Chaires de recherche du Canada

Ceux qui s’intéressent à l’histoire intellectuelle du Québec et du Canada liront avec intérêt le pèlerinage de Robert Lacroix au gouvernement du Canada au tournant du millénaire. Après des années difficiles, le Canada retrouvait une certaine santé financière et le gouvernement de Jean Chrétien voulait financer des «programmes permettant de mieux préparer le Canada aux défis à relever au XXIe siècle». Il a multiplié les rencontres avec les directeurs d’organismes subventionnaires et les hauts fonctionnaires pour parvenir au bureau même du premier ministre. Pour l’an 2000, a-t-il fait valoir, il faut créer «2000 chaires de recherche perpétuelles». Des chaires dotées d’un budget suffisant pour attirer les meilleurs cerveaux de la planète: 200 000 $ par année pour les chercheurs principaux et 100 000 $ pour les jeunes chercheurs.

C’est en utilisant une analogie sportive que le recteur aurait marqué son «coup de circuit», selon le conseiller du premier ministre Eddie Goldenberg. Les universités québécoises sont comme les Expos de Montréal, a-t-il déclaré. «Lorsque, au grand plaisir des amateurs, le club devient très bon, il perd ses meilleurs joueurs au profit des riches clubs américains et tout est à recommencer», laissant entendre que le programme proposé permettrait de garder chez nous les personnes les plus talentueuses.

Encore aujourd’hui, le Programme des chaires de recherche du Canada investit 265 M$ par année afin «d’attirer et de retenir certains des chercheurs les plus accomplis et prometteurs du monde», dit le site Web du gouvernement fédéral. Le Québec reçoit plus que sa part de ce programme, souligne l’auteur. À l’UdeM, plusieurs chercheurs et chercheuses de renommée mondiale doivent leur retour au pays à ce programme.

Personnel et documenté

Robert Lacroix s’était fait conseiller par plusieurs amis de partager ses réflexions sous forme de livre; il relève brillamment le défi dans cet ouvrage à la fois personnel et solidement documenté. Le lecteur sent que c’est l’occasion, pour Robert Lacroix, d’exprimer son amour de l’institution, des professeurs et des étudiants.
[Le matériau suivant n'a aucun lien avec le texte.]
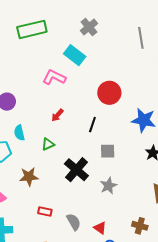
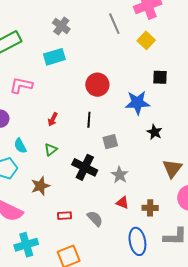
cyan rectangle: (75, 55) -> (54, 57), turned -40
pink L-shape: (54, 77) -> (21, 85), moved
brown cross: (140, 226) -> (150, 208), moved
red triangle: (100, 228) -> (122, 203), moved

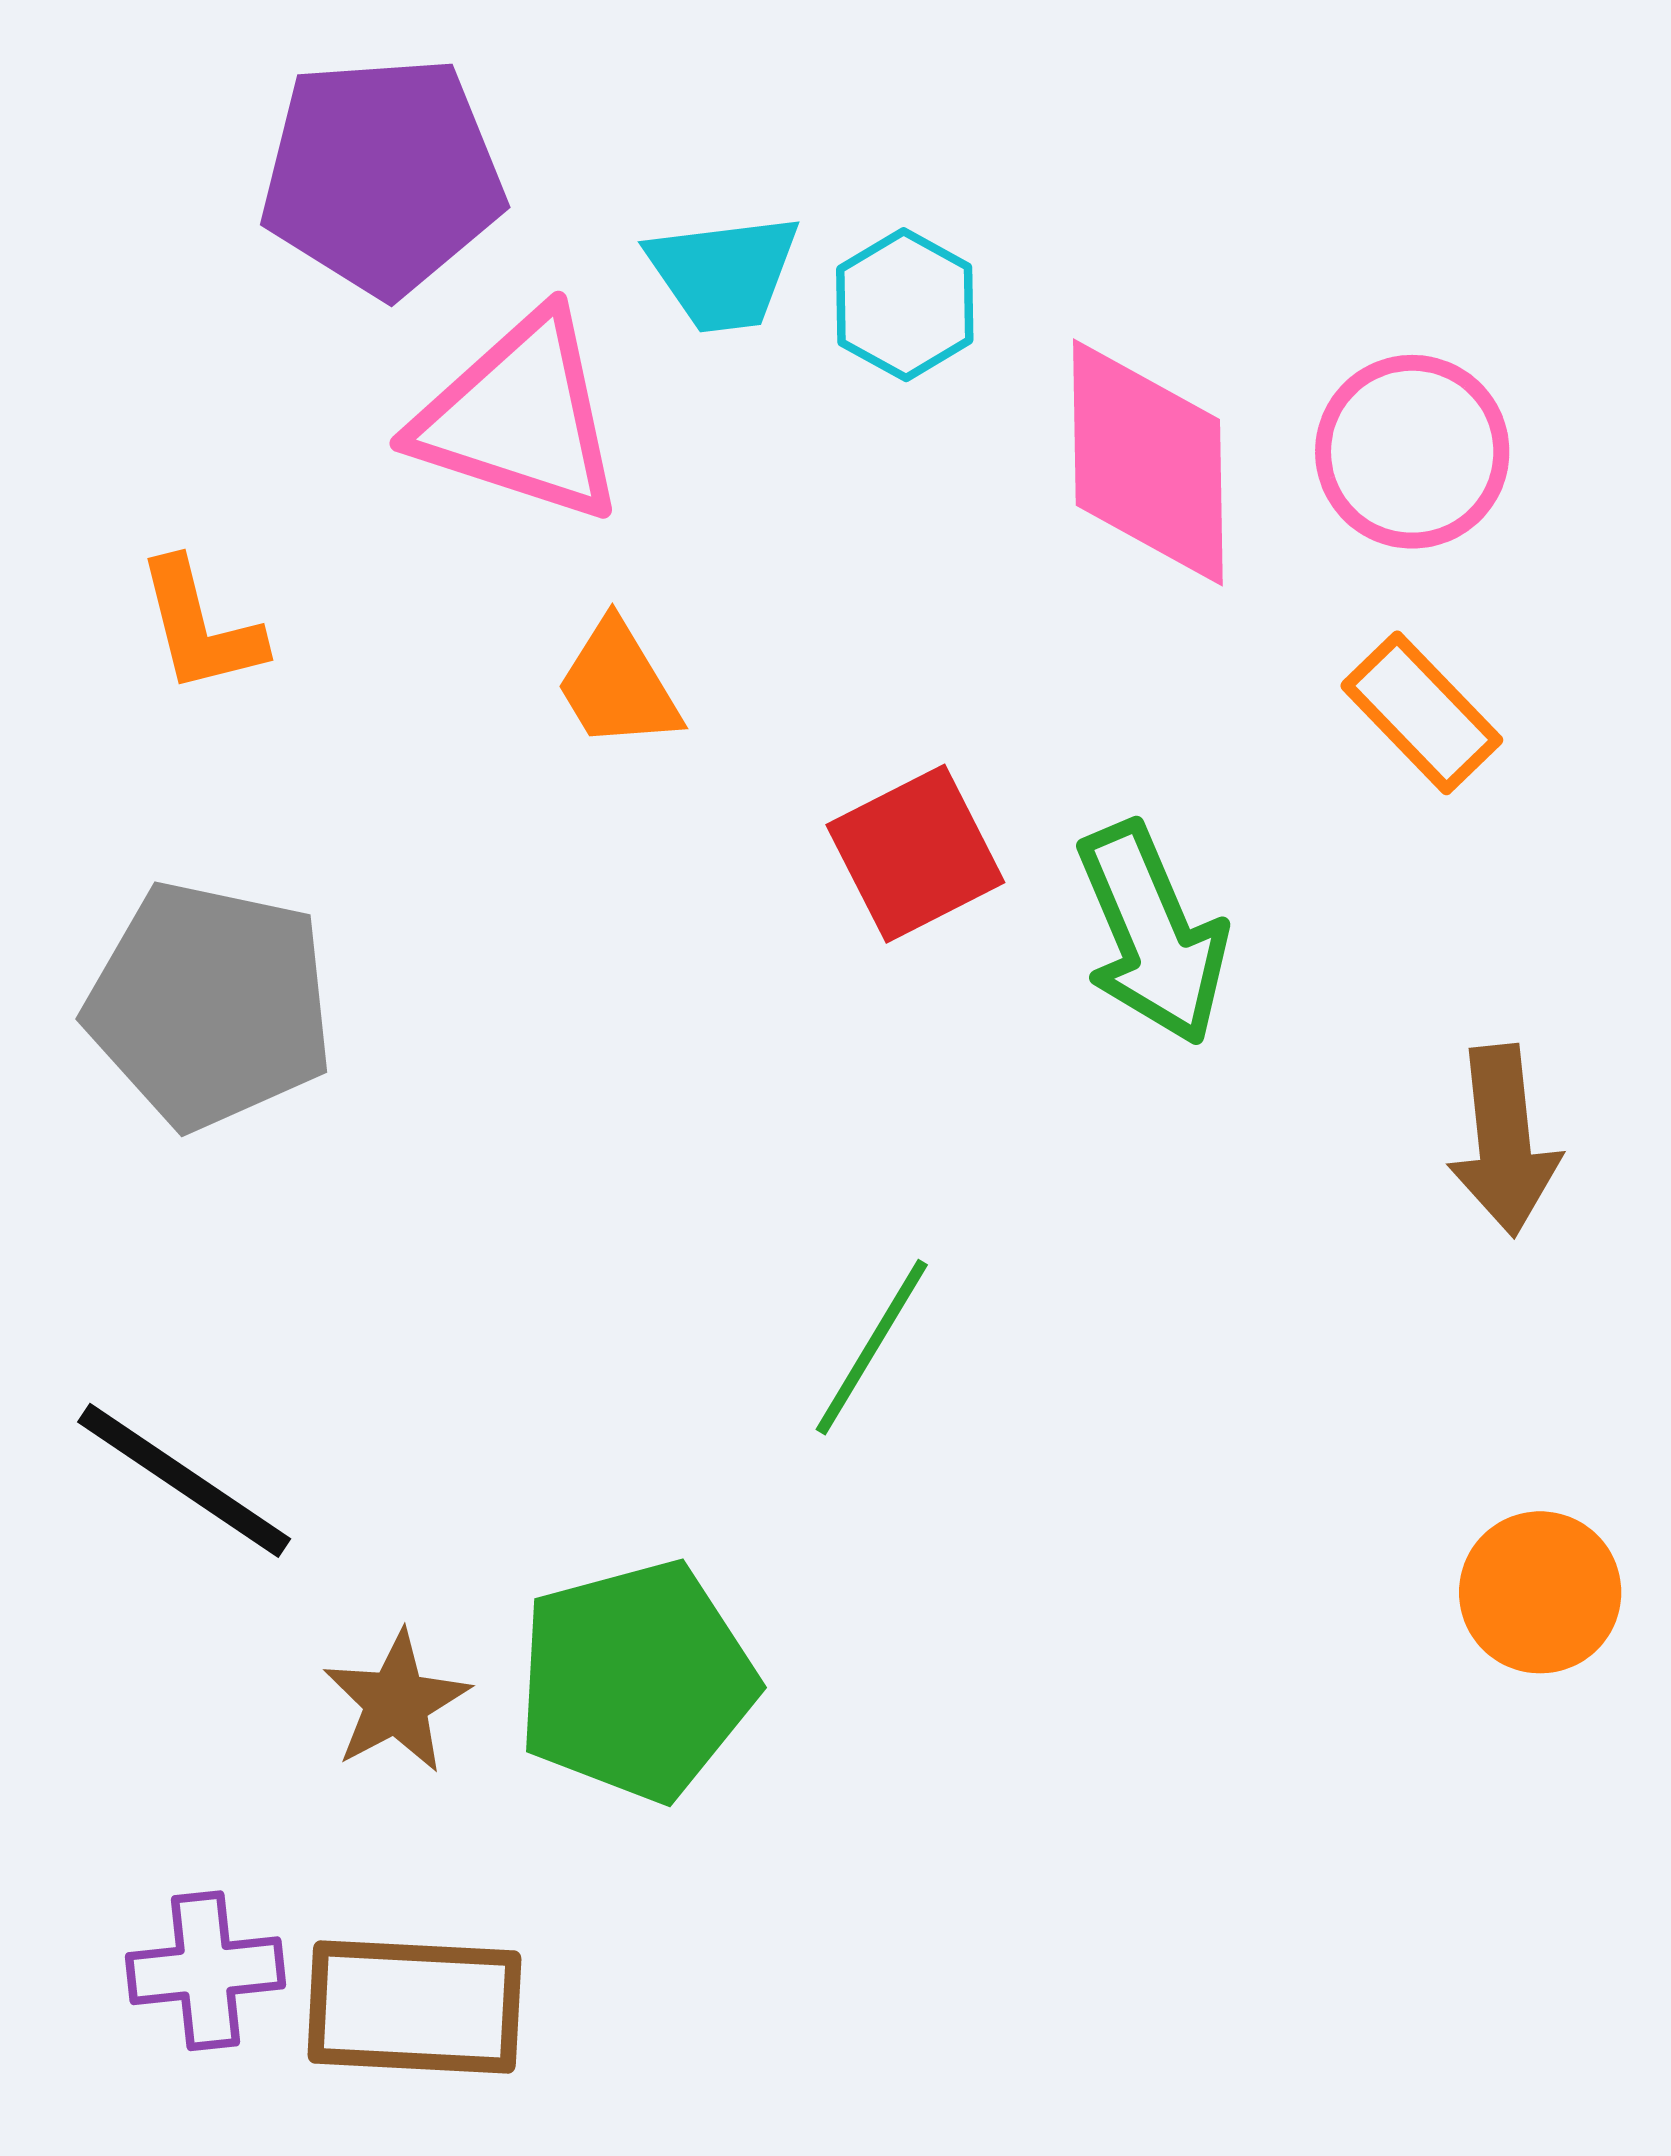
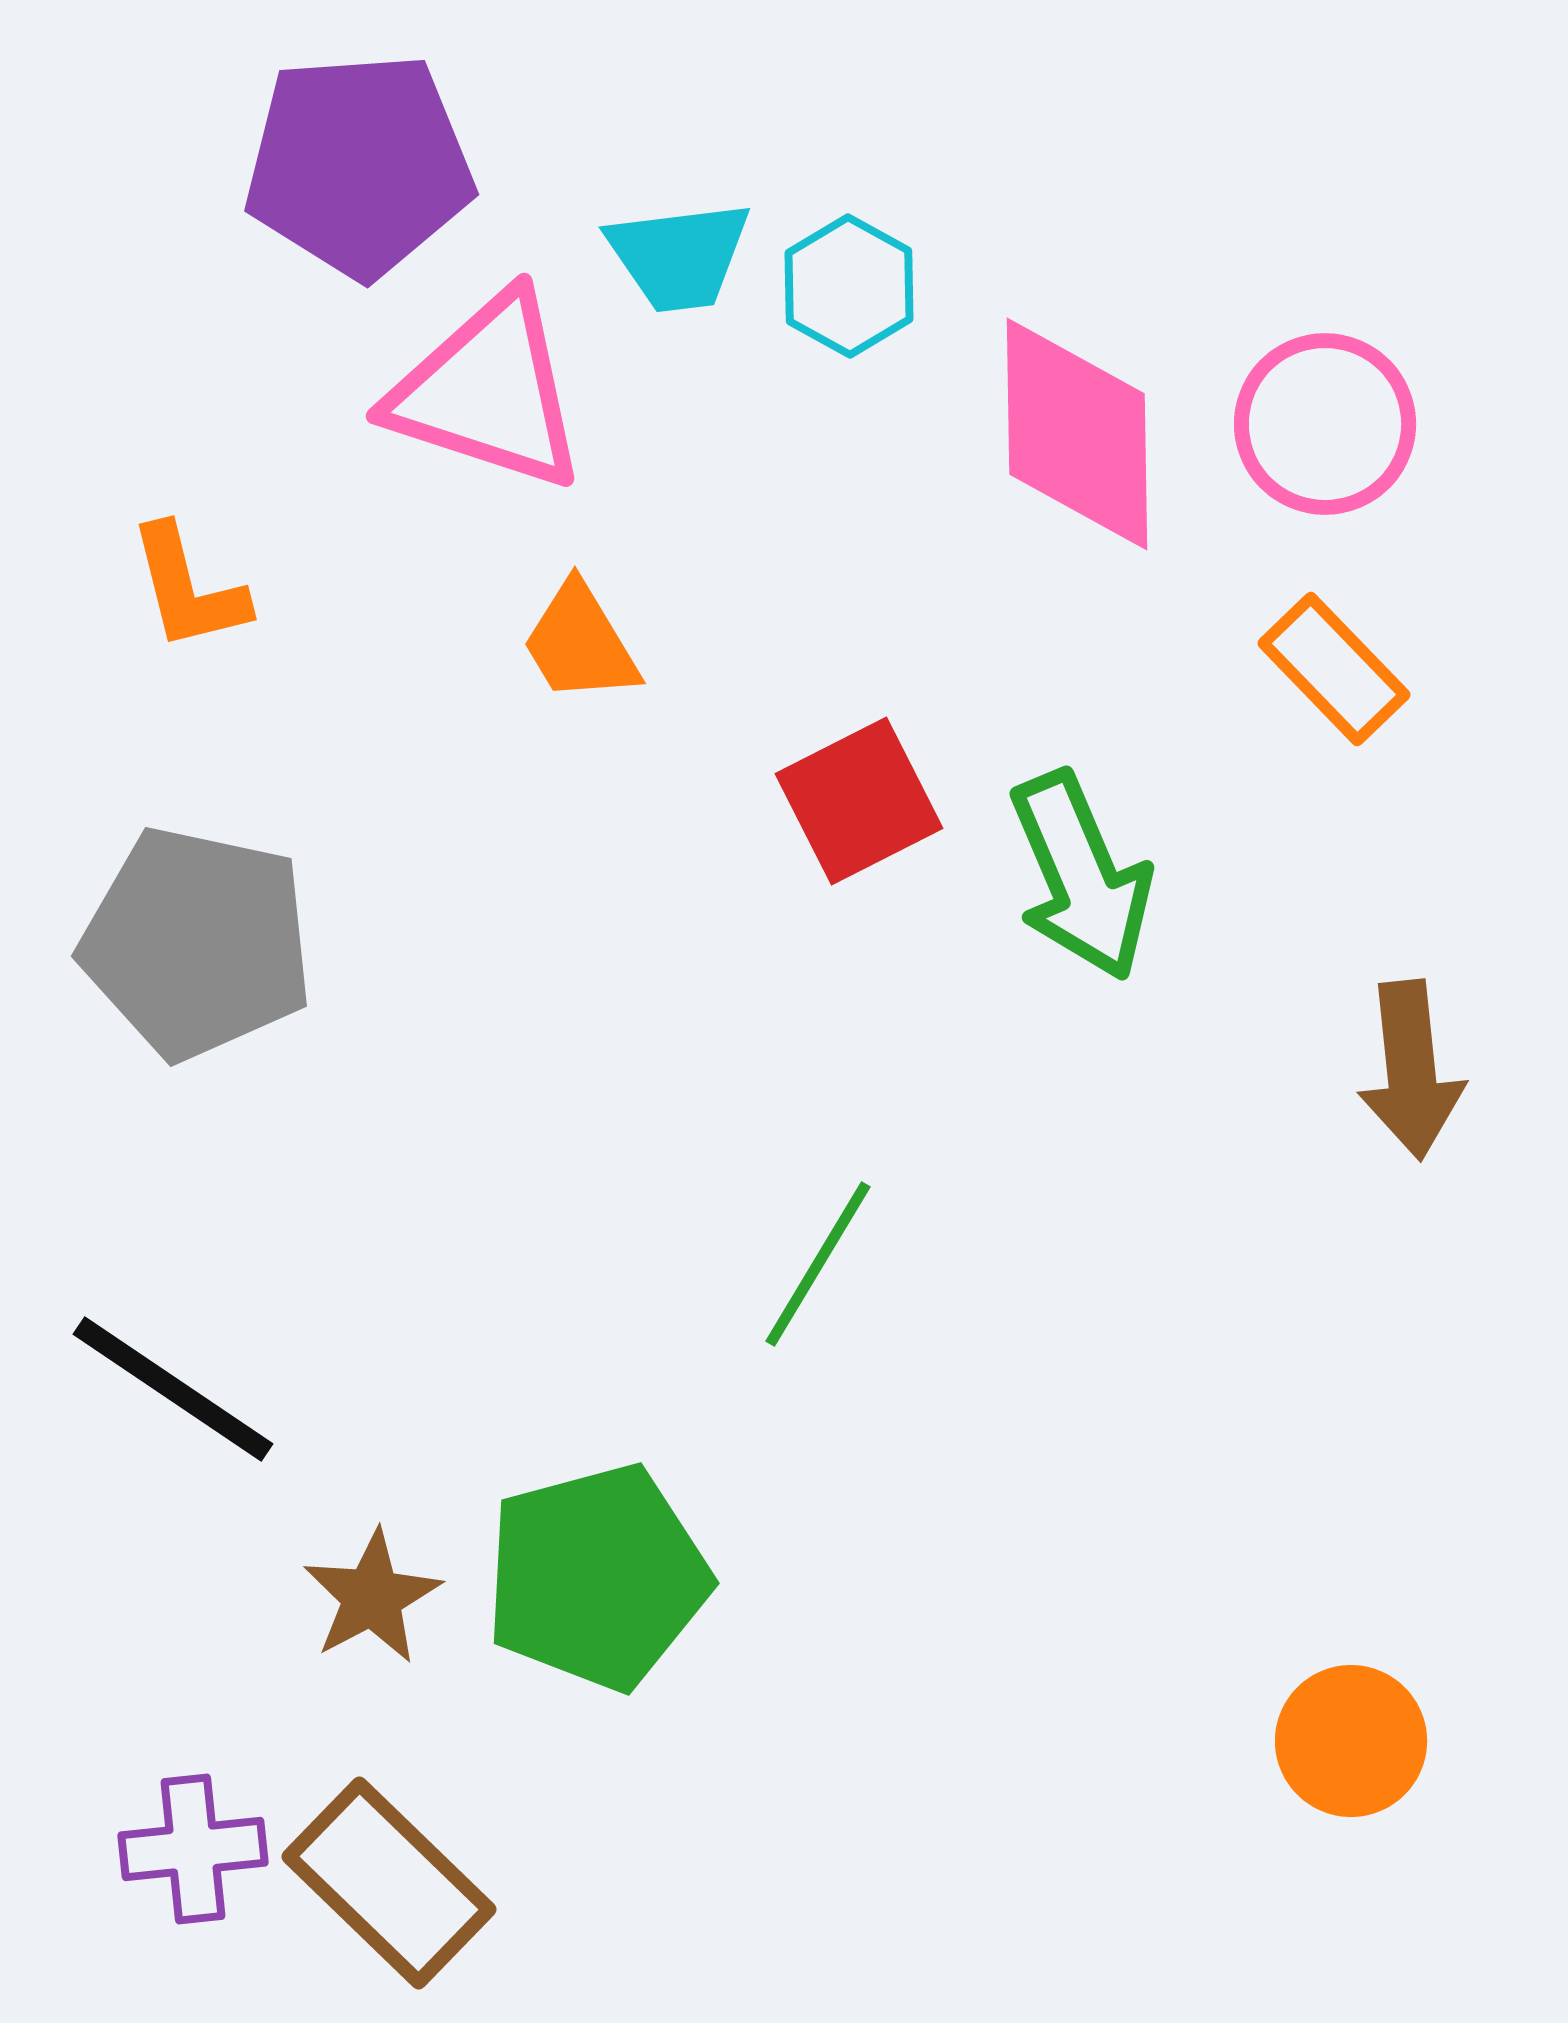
orange circle: (1540, 1592) -> (1351, 1741), moved
brown rectangle: (414, 2007) -> (389, 1883), turned 41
Il parvient à nous surprendre, au sujet notamment de la sous-scolarisation des garçons, un problème de société qui l’inquiète. Il discute aussi de la syndicalisation des professeurs d’université et de la permanence universitaire, questions âprement débattues ailleurs dans le monde mais pas du tout ici. «C’est malheureux qu’il en soit ainsi», écrit-il.

Comme on le voit, l’auteur ne cherchait pas nécessairement à se faire des amis, mais les «souvenirs et réflexions d’un recteur» valent certainement le détour.